Tet TKO cell culture
Tet[1-/- ,2-/- ,3-/-] (C57BL6/129/FVB) and matching wild-type mouse ES cells31 were cultured in 2i+LIF media (serum-free N2B27 (N2 & B27; Gibco) supplemented with LIF, MEK inhibitor PD0325901 (1 µM) and GSK3 inhibitor CHIR99021 (3 µM), (all Department of Biochemistry, University of Cambridge). ES cells were cultured on tissue culture plastic pre-coated with 0.1% gelatine in H2O and were passaged when approaching confluence (2-3d).
For the embryoid body (EB) differentiation assay, 2x104 ES cells were collected in serum media consisting of DMEM (Life Technologies, 10566-016), 15% Fetal Bovine Serum (FBS) (Gibco, 10270106), 1x non-essential amino acids (NEAA) (Life Technologies, 11140050), 0.1 mM 2-mercaptoethanol (Life Technologies, 31350-010), 2 mM L-Glutamine (Life Technologies, 25030-024) in ultra-low attachment 96-well plates (Sigma-Aldrich, CLS7007). All cells were cultured in a humidified incubator at 37°C in 5% CO2and 20% O2. EBs were collected 2, 4, 5, 6 and 7 days after induction of differentiation and dissociated into single cells using accutase prior to flow sorting. Cell lines were subject to routine mycoplasma testing using the MycoAlert testing kit (Lonza) and tested negative. Cell lines were not authenticated.
scNMT-seq library preparation
Single-cells were flow-sorted (E6.5 and E7.5 stages, using a BD Influx or BD Aria III) or manually picked when cell numbers were too low (E4.5, E5.5).
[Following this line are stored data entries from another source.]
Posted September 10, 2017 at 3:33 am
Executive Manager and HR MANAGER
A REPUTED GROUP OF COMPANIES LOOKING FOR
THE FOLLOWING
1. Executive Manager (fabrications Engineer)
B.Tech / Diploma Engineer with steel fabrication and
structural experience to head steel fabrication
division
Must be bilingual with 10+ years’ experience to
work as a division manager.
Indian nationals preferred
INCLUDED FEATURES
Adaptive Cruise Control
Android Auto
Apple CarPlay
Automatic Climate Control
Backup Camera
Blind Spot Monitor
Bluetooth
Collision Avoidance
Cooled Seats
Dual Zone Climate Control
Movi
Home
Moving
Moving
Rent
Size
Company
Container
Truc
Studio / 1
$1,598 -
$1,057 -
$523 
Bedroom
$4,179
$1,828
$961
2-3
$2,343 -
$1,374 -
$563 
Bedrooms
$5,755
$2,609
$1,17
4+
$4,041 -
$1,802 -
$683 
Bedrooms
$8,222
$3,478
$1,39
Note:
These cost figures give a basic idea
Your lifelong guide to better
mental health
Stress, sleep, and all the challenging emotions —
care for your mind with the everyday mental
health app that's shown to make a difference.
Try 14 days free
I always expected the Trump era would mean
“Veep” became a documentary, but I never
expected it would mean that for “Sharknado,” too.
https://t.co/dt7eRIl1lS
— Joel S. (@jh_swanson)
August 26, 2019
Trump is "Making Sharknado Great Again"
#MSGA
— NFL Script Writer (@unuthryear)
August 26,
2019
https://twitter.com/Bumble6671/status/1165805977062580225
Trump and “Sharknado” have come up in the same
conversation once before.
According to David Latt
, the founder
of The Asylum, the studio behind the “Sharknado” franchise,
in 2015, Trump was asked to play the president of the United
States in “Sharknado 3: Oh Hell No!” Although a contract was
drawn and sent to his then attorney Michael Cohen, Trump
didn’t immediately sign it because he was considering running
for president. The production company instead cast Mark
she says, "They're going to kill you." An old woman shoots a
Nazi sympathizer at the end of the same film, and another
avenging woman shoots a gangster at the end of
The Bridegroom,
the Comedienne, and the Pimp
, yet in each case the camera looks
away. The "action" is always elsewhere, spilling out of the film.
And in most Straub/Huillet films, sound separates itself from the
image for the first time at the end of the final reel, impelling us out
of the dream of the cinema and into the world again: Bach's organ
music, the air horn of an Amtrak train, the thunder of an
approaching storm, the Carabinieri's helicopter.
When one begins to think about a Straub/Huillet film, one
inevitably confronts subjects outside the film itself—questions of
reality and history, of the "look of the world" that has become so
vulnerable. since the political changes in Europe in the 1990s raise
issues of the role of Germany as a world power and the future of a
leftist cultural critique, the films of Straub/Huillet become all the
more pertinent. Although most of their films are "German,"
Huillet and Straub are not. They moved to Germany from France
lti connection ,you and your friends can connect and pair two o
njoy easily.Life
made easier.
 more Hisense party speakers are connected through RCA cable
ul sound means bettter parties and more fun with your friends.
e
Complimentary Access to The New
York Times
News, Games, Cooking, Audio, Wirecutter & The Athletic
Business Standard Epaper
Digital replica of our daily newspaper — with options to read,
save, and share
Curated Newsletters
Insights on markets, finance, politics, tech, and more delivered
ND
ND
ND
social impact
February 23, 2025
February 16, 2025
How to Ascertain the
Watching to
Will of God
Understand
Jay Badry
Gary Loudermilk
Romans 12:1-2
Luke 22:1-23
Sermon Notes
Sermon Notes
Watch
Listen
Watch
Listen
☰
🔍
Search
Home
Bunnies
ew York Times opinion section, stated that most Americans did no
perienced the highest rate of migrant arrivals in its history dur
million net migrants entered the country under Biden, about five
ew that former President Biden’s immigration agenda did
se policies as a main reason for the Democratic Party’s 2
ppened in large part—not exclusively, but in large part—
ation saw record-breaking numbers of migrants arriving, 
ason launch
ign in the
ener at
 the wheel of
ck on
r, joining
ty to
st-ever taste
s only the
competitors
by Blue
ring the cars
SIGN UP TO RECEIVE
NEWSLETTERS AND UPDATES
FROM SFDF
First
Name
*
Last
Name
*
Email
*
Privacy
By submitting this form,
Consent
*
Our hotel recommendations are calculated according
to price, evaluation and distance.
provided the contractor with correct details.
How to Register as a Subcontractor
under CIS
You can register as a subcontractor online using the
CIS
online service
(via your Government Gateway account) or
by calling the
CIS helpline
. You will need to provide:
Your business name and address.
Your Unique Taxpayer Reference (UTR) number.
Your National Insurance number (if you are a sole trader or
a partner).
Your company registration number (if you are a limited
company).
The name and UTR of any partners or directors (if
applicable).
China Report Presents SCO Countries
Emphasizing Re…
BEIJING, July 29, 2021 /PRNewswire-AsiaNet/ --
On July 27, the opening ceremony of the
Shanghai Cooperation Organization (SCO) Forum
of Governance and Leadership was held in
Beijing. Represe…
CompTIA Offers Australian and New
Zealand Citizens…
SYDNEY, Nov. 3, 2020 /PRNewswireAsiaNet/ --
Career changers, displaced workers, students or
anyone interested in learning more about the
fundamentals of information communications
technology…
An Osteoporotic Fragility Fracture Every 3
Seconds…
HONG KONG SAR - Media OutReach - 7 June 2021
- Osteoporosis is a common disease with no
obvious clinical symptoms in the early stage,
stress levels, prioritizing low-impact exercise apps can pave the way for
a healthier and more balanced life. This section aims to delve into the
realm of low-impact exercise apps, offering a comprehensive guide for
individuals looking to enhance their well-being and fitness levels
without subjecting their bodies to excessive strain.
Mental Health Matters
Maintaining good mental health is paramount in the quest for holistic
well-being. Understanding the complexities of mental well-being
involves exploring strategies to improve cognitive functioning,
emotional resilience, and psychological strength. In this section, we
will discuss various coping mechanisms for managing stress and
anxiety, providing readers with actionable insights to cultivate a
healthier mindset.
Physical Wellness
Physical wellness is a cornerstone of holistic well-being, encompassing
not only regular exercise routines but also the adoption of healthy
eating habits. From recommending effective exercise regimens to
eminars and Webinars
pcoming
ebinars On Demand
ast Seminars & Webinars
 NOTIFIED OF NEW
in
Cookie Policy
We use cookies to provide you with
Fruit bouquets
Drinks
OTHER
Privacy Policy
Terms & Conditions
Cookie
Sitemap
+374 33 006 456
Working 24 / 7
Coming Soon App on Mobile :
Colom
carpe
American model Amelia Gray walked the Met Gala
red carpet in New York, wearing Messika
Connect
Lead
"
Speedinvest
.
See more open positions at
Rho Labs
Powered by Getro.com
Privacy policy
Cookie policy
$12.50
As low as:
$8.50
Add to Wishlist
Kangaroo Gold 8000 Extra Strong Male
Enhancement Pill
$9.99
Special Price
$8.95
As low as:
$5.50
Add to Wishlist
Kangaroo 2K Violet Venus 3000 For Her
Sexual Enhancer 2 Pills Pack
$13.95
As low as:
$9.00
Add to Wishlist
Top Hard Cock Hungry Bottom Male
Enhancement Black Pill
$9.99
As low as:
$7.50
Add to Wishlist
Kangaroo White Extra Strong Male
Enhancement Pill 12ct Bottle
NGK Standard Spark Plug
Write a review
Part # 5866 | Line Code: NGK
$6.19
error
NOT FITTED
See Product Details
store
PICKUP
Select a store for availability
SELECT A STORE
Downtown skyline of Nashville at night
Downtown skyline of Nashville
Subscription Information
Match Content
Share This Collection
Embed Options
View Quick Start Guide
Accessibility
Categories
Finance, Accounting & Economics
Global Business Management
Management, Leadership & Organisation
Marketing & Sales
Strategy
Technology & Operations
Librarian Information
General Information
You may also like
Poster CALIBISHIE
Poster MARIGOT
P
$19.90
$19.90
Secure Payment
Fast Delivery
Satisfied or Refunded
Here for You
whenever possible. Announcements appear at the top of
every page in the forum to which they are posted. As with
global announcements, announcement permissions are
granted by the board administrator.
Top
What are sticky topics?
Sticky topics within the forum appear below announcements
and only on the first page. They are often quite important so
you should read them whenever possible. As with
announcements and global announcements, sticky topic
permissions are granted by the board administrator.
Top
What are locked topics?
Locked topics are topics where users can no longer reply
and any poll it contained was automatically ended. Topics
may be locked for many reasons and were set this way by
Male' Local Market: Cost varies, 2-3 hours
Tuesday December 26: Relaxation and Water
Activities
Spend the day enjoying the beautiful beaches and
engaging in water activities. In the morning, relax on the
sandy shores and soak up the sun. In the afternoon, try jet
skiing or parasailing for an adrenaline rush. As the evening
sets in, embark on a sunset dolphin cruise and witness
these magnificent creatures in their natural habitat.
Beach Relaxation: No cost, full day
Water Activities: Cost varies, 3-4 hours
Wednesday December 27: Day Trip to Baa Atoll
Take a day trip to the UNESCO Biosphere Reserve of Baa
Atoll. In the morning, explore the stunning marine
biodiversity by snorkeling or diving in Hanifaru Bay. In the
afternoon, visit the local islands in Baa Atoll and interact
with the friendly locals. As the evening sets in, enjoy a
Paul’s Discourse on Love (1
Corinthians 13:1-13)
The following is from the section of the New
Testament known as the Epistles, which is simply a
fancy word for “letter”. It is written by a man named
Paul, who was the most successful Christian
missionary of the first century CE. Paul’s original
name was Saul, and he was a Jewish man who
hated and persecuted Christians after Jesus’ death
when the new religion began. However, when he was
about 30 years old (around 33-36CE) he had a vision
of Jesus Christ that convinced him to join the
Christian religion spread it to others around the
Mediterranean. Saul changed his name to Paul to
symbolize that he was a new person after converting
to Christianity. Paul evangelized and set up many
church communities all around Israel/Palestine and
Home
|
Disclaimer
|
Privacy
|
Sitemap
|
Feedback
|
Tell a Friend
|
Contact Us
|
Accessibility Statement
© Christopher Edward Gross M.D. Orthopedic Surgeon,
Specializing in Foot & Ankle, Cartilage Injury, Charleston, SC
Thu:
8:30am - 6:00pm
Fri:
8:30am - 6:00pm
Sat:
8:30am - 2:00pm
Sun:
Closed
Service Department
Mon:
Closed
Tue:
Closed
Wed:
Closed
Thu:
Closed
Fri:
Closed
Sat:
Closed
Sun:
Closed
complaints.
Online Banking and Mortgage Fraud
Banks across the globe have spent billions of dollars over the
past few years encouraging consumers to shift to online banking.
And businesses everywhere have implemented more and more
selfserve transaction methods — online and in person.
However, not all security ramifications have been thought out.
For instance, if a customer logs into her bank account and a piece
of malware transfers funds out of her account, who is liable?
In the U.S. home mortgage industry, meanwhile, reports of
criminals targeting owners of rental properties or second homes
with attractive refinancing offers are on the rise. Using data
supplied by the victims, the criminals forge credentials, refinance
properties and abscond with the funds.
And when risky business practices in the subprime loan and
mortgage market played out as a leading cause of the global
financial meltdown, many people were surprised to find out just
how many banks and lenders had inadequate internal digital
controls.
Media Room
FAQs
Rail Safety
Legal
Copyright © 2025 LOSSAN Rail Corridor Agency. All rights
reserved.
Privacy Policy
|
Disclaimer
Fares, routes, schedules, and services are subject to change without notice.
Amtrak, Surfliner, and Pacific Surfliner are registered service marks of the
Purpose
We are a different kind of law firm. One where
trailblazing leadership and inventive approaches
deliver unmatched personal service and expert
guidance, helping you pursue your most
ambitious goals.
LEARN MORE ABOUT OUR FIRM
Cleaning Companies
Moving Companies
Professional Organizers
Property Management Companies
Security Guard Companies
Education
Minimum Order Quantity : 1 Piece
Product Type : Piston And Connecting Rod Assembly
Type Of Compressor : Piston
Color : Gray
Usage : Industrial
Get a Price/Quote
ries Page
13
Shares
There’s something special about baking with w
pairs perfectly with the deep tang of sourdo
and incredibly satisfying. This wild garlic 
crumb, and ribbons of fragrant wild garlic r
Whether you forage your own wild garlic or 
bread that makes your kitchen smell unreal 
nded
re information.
Cells were isolated into 96 well PCR plates containing 2.5μl of methylase reaction buffer (1 × M.CviPI Reaction buffer (NEB), 2 U M.CviPI (NEB), 160 μM S-adenosylmethionine (NEB), 1 U μl−1 RNasein (Promega), 0.1% IGEPAL CA-630 (Sigma)). Samples were incubated for 15 minutes at 37°C to methylate accessible chromatin before the reaction was stopped with the addition of RLT plus buffer (Qiagen) and samples frozen down and stored at -80°C prior to processing. Poly-A RNA was captured on oligo-dT conjugated to magnetic beads and amplified cDNA was prepared according to the G&T-seq32 and Smartseq2 protocols33. The lysate containing gDNA was purified on AMPureXP beads before bisulfite-seq libraries were prepared according to the scBS-seq protocol34.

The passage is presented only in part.